Allah’a teslim olmak da Allah’ın kulu olmak ve Onun her emrini yapmaya hazır
beklemek demektir. Zaten Müslüman, Allah’a teslim olan insan demektir. Kur’an-ı
kerimde de teslim olmak emredilir:
(Biz sadece Allah’a teslim olduk deyin!) [Bakara 136]
(Âlemlerin Rabbine teslim olarak namaz kılın.) [Enam 71, 72]
Belkıs imanını bildirmek için, (Âlemlerin Rabbi olan
Allah’a teslim oldum) dedi. (Neml 44)
Hadis-i şerifte de buyuruldu ki:
(Şu beş şey imandandır: Allah’a teslimiyet, kaderine
rıza, işini Allah’a havale etmek, ona güvenmek, musibete sabır.) [Bezzar]
İşte bunları uygulayan imanın zirvesine çıkar.
Kâmil iman sahibi miyiz?
Soru: Olgun imana
kavuştuğumuzu bilebilir miyiz?
CEVAP:
Evet, bazı alametler vardır. İnsan bunlara bakarak
kâmil iman sahibi olup olmadığını anlayabilir.

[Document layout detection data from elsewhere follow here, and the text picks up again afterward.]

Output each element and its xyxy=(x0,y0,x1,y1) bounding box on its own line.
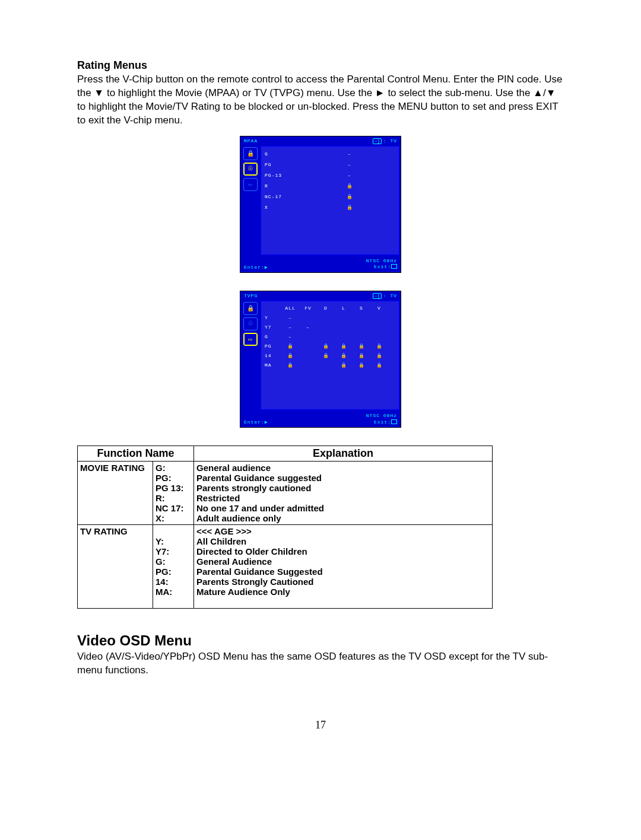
mpaa-row[interactable]: PG-13– xyxy=(265,170,395,181)
input-icon: →] xyxy=(373,138,381,144)
tvpg-cell: 🔒 xyxy=(335,362,353,368)
movie-rating-label: MOVIE RATING xyxy=(78,462,153,525)
mpaa-row[interactable]: G– xyxy=(265,149,395,160)
input-icon: →] xyxy=(373,293,381,299)
tv-codes-cell: Y:Y7:G:PG:14:MA: xyxy=(153,525,194,609)
tvpg-enter-hint: Enter:▶ xyxy=(244,419,268,425)
tv-exp: Parental Guidance Suggested xyxy=(196,567,490,577)
tvpg-cell: 🔒 xyxy=(353,362,370,368)
tv-age-header: <<< AGE >>> xyxy=(196,526,490,536)
tvpg-tab-icon[interactable]: ▭ xyxy=(243,178,258,191)
tvpg-row[interactable]: PG🔒🔒🔒🔒🔒 xyxy=(265,342,395,351)
mpaa-row-status: – xyxy=(345,151,354,157)
mpaa-row[interactable]: X🔒 xyxy=(265,202,395,213)
tv-rating-label: TV RATING xyxy=(78,525,153,609)
movie-code: X: xyxy=(156,513,191,523)
mpaa-row[interactable]: R🔒 xyxy=(265,181,395,192)
mpaa-row-label: PG-13 xyxy=(265,173,300,178)
movie-exp: Parental Guidance suggested xyxy=(196,473,490,483)
mpaa-row-status: 🔒 xyxy=(345,183,354,189)
tvpg-cell: – xyxy=(281,334,299,339)
tvpg-col-header: FV xyxy=(299,306,317,311)
tvpg-signal: NTSC 60Hz xyxy=(366,413,397,418)
tv-exp: Mature Audience Only xyxy=(196,587,490,597)
tvpg-row-label: PG xyxy=(265,343,281,349)
movie-code: PG: xyxy=(156,473,191,483)
mpaa-content: G–PG–PG-13–R🔒NC-17🔒X🔒 xyxy=(261,146,399,255)
tv-code: PG: xyxy=(156,567,191,577)
tvpg-row[interactable]: 14🔒🔒🔒🔒🔒 xyxy=(265,351,395,361)
tvpg-row-label: Y xyxy=(265,315,281,320)
tvpg-osd-panel: TVPG →] : TV 🔒 ⦾ ▭ ALLFVDLSVY–Y7––G–PG🔒🔒… xyxy=(240,291,401,428)
mpaa-row-status: – xyxy=(345,162,354,167)
video-osd-paragraph: Video (AV/S-Video/YPbPr) OSD Menu has th… xyxy=(77,650,564,677)
tvpg-content: ALLFVDLSVY–Y7––G–PG🔒🔒🔒🔒🔒14🔒🔒🔒🔒🔒MA🔒🔒🔒🔒 xyxy=(261,301,399,410)
mpaa-row-label: G xyxy=(265,151,300,157)
mpaa-row[interactable]: NC-17🔒 xyxy=(265,192,395,202)
exit-icon xyxy=(391,264,397,269)
mpaa-row-status: – xyxy=(345,173,354,178)
tv-code: MA: xyxy=(156,587,191,597)
tvpg-col-header: L xyxy=(335,306,353,311)
tvpg-tv-label: : TV xyxy=(383,293,397,298)
tvpg-sidebar: 🔒 ⦾ ▭ xyxy=(240,301,261,411)
movie-exps-cell: General audienceParental Guidance sugges… xyxy=(194,462,493,525)
tvpg-osd-title: TVPG xyxy=(244,293,258,298)
tvpg-cell: 🔒 xyxy=(353,343,370,349)
lock-tab-icon[interactable]: 🔒 xyxy=(243,147,258,160)
tvpg-tab-icon[interactable]: ▭ xyxy=(243,333,258,346)
tvpg-row[interactable]: Y7–– xyxy=(265,323,395,332)
page-number: 17 xyxy=(77,719,564,731)
ratings-table: Function Name Explanation MOVIE RATING G… xyxy=(77,446,493,609)
tvpg-cell: 🔒 xyxy=(317,343,335,349)
tvpg-col-header: V xyxy=(370,306,388,311)
mpaa-tab-icon[interactable]: ⦾ xyxy=(243,317,258,330)
tvpg-col-header: D xyxy=(317,306,335,311)
tvpg-cell: – xyxy=(299,324,317,330)
mpaa-row[interactable]: PG– xyxy=(265,160,395,170)
movie-exp: Adult audience only xyxy=(196,513,490,523)
mpaa-row-label: NC-17 xyxy=(265,194,300,199)
tvpg-osd-source: →] : TV xyxy=(373,293,397,299)
mpaa-signal: NTSC 60Hz xyxy=(366,258,397,263)
tvpg-exit-hint: Exit: xyxy=(374,419,397,425)
tvpg-cell: 🔒 xyxy=(370,353,388,358)
mpaa-row-status: 🔒 xyxy=(345,205,354,210)
tvpg-row[interactable]: Y– xyxy=(265,313,395,323)
rating-menus-heading: Rating Menus xyxy=(77,59,564,72)
movie-code: NC 17: xyxy=(156,503,191,513)
tv-code: 14: xyxy=(156,577,191,587)
table-header-explanation: Explanation xyxy=(194,446,493,462)
mpaa-row-label: R xyxy=(265,183,300,189)
mpaa-row-status: 🔒 xyxy=(345,194,354,199)
mpaa-tv-label: : TV xyxy=(383,138,397,144)
movie-exp: General audience xyxy=(196,463,490,473)
mpaa-sidebar: 🔒 ⦾ ▭ xyxy=(240,146,261,256)
mpaa-row-label: PG xyxy=(265,162,300,167)
movie-codes-cell: G:PG:PG 13:R:NC 17:X: xyxy=(153,462,194,525)
movie-code: G: xyxy=(156,463,191,473)
mpaa-exit-hint: Exit: xyxy=(374,264,397,269)
tvpg-row[interactable]: G– xyxy=(265,332,395,342)
mpaa-row-label: X xyxy=(265,205,300,210)
tvpg-cell: 🔒 xyxy=(353,353,370,358)
tvpg-row[interactable]: MA🔒🔒🔒🔒 xyxy=(265,361,395,370)
mpaa-enter-hint: Enter:▶ xyxy=(244,265,268,270)
tv-exps-cell: <<< AGE >>>All ChildrenDirected to Older… xyxy=(194,525,493,609)
mpaa-tab-icon[interactable]: ⦾ xyxy=(243,163,258,176)
tvpg-col-header: S xyxy=(353,306,370,311)
rating-menus-paragraph: Press the V-Chip button on the remote co… xyxy=(77,73,564,128)
tvpg-cell: 🔒 xyxy=(335,353,353,358)
tv-exp: General Audience xyxy=(196,556,490,567)
lock-tab-icon[interactable]: 🔒 xyxy=(243,302,258,315)
mpaa-osd-panel: MPAA →] : TV 🔒 ⦾ ▭ G–PG–PG-13–R🔒NC-17🔒X🔒… xyxy=(240,136,401,273)
movie-code: R: xyxy=(156,493,191,503)
tv-exp: All Children xyxy=(196,536,490,546)
tvpg-cell: 🔒 xyxy=(281,362,299,368)
movie-exp: No one 17 and under admitted xyxy=(196,503,490,513)
tvpg-cell: 🔒 xyxy=(317,353,335,358)
tv-exp: Directed to Older Children xyxy=(196,546,490,556)
tvpg-header-row: ALLFVDLSV xyxy=(265,304,395,313)
tv-code: Y7: xyxy=(156,546,191,556)
tvpg-cell: 🔒 xyxy=(281,353,299,358)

Mesela Hasan bin Muhammed bin Hasan hazretleri buyuruyor ki:
Şu üç şeyi yapan kâmil iman sahibidir:
1- Sever ama sevgisi batıla düşürmez.
2- Kızar ama kızması haktan ayırmaz.
3- Güçlü iken de, hakkı olmayana el uzatmaz.
Eshab-ı kiram, “Biz, insanlardan gelen sıkıntılara sabretmeyenleri, kâmil iman sahibi
saymazdık” buyuruyorlar. Bir âyet meali:
(Asıl iyilik, Allah’a, ahiret gününe, meleklere,
kitaplara, peygamberlere inanmak, Allah rızası için akrabaya, yetimlere,
yoksullara, yolda kalmışlara, saillere ve mükateb köle [ve esirlere] sevdiği
maldan harcamak, namaz kılmak, zekât vermek, antlaşmada sözlerini yerine
getirmek, sıkıntı, hastalık ve savaşta sabretmektir.) [Bakara
177]
Bu âyet-i kerimede, insanı olgunlaştıran esaslar
açıkça bildirilmiştir. Bunlar da sağlam iman, iyilik, yardım ve nefsin
ıslahıdır. Bu hasletleri kendisinde toplayan bir kimse, iman ve itikadına göre,
sıdkla vasıflandırılmış, takva ile övülmüştür. Peygamber
efendimiz, (Bu âyetin bildirdiği hususlarla amel eden, kâmil iman sahibi olur)
buyurdu. (Tibyan)
Haramlardan kaçan ve ibadetleri yapan kâmil iman
sahibidir.
İbadetleri yapıp imanıma bir zarar gelir diye korkanın
ve “Günahlarım çoktur, ibadetlerim beni kurtarmaz” diye düşünenin imanı
kuvvetli demektir. (Bezzâziyye)
Konu ile ilgili hadis-i şeriflerden bazıları şöyledir:
(Şu üç kimsenin imanı kemâle ermiştir:
1- Hiç kimsenin kınamasından korkmadan Allah yolunda
yürüyen,
2- Ameline riya karıştırmayan,
3- Dünya ve ahiretle ilgili iki işten ahirete ait
olanı dünya işine tercih eden.) [Deylemi]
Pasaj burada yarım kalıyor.